→ Assignment
Each record must come back unchanged in your answer, stripped of its images.

→ Data extracts
::::::::::
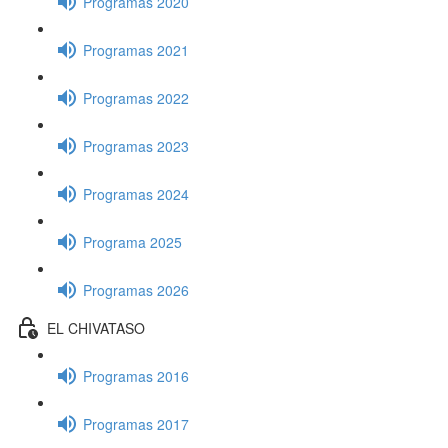
Programas 2020
Programas 2021
Programas 2022
Programas 2023
Programas 2024
Programa 2025
Programas 2026
EL CHIVATASO
Programas 2016
Programas 2017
::::::::::
→ Response area
Programas 2020
Programas 2021
Programas 2022
Programas 2023
Programas 2024
Programa 2025
Programas 2026
EL CHIVATASO
Programas 2016
Programas 2017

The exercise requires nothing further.